Deux acteurs vedettes égyptiens, Amr Waked et Khaled Abol Naga, ont dénoncé mardi à Paris la réforme constitutionnelle qui doit être votée mardi par le Parlement égyptien et critiqué le soutien de Paris au président Abdel Fattah al-Sissi, accusé de graves violations des droits humains.
« Ces amendements (constitutionnels) font revenir l’Égypte à une dictature digne du Moyen Âge », a déclaré Amr Waked lors d’une conférence de presse dans les locaux de la Ligue des droits de l’Homme à Paris.
« Où est la stabilité dans un pays qui emprisonne des enfants (..) qui maltraite et qui tue? », a renchéri Khaled Abol Naga, en racontant l’histoire d’un jeune de 11 ans emprisonné pour avoir porté un t-shirt arborant l’inscription « un pays sans violence ».
Les deux acteurs, connus pour leurs critiques du pouvoir égyptien, sont interdits d’exercer dans leur pays et vivent à l’étranger.
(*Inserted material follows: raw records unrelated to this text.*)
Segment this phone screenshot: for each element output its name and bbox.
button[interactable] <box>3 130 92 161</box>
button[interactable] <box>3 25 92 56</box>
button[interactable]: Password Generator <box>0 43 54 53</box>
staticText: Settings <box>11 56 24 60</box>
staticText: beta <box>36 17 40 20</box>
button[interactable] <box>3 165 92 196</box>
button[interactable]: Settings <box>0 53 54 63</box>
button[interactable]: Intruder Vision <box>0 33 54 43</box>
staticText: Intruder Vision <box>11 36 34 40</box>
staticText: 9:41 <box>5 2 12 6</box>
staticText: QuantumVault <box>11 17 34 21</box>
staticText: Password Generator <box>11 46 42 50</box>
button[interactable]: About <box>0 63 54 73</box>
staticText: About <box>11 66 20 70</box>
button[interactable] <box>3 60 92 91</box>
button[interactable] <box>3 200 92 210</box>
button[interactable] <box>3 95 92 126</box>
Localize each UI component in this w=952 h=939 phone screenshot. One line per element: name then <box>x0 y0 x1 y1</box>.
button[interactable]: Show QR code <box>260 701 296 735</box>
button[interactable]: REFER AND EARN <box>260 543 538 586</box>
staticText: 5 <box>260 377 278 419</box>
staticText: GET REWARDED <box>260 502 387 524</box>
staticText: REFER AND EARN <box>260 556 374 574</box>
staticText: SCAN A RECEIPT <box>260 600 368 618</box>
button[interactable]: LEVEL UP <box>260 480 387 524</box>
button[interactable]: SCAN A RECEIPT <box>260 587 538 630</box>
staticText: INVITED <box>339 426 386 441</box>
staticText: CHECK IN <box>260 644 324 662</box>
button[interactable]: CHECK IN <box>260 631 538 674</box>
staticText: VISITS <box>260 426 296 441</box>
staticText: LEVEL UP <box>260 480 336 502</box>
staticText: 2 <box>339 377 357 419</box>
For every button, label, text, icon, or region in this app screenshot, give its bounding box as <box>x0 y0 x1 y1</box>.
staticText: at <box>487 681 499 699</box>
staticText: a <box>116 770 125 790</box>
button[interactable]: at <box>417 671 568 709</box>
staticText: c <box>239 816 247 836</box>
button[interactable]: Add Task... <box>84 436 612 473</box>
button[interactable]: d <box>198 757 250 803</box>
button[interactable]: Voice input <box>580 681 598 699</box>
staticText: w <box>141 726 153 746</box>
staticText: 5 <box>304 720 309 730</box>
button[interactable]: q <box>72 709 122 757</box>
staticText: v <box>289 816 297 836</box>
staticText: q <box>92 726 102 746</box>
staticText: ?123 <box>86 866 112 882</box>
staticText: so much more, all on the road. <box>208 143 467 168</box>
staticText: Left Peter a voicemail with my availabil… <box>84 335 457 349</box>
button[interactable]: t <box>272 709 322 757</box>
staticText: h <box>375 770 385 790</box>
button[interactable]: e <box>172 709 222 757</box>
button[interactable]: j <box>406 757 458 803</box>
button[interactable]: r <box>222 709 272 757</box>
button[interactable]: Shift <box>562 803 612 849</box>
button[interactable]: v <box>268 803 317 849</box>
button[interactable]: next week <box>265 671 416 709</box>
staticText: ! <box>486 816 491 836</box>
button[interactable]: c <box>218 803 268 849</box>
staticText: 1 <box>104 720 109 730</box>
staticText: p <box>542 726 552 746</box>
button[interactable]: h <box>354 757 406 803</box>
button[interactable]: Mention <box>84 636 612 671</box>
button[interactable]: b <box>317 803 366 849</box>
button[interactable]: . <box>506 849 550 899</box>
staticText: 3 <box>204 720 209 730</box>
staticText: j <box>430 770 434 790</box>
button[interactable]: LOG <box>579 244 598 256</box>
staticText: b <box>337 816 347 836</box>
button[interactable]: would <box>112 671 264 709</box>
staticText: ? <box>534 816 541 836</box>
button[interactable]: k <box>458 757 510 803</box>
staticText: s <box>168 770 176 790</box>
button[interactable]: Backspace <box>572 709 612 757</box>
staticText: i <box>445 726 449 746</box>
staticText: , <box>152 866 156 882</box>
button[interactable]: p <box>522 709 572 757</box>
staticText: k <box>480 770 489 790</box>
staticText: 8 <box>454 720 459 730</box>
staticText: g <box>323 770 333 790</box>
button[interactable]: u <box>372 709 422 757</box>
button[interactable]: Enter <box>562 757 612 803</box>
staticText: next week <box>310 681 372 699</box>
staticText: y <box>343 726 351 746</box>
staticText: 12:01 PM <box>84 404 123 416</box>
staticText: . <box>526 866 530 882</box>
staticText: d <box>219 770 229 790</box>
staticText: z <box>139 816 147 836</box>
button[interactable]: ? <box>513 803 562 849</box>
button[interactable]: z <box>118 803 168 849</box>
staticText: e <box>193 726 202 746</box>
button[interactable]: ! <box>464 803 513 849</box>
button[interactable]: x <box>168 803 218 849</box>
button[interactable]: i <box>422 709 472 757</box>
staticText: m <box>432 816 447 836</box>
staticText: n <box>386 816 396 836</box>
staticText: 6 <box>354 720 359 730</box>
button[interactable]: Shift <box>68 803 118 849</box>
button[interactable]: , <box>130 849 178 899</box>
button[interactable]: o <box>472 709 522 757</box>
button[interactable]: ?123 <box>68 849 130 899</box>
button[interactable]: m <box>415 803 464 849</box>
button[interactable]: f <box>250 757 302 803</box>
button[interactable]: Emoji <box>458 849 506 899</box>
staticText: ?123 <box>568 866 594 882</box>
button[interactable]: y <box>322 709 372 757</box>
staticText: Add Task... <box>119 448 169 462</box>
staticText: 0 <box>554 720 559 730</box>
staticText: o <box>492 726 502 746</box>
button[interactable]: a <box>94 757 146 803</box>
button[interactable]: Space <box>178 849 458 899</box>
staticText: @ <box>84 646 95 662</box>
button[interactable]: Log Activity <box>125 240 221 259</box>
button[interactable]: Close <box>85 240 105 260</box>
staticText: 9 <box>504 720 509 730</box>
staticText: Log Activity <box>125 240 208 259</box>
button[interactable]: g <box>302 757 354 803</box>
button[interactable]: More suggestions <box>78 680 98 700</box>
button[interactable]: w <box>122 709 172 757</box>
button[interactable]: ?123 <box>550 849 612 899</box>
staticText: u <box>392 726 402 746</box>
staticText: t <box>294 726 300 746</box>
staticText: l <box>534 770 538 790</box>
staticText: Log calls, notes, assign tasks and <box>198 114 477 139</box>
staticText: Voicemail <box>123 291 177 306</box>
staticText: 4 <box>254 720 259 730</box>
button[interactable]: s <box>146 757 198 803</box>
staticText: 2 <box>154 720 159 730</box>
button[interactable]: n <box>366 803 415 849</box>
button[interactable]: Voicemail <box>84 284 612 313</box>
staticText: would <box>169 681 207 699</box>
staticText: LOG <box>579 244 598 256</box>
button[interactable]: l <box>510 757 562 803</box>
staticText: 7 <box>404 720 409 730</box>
Suivis par des millions d’abonnés, ils ont joué dans plusieurs films et séries télévisées en Égypte et à l’étranger.
Le Parlement égyptien doit octroyer mardi la possibilité au président Abdel Fattah al-Sissi, réélu en 2018, de rester au pouvoir jusqu’en 2030. À ce jour, la Constitution limite le nombre de mandats à deux, de quatre ans chacun.
Des défenseurs des droits de l’Homme redoutent aussi que cette réforme constitutionnelle ne muselle le pouvoir judiciaire.
Un «glissement vers une forme de totalitarisme»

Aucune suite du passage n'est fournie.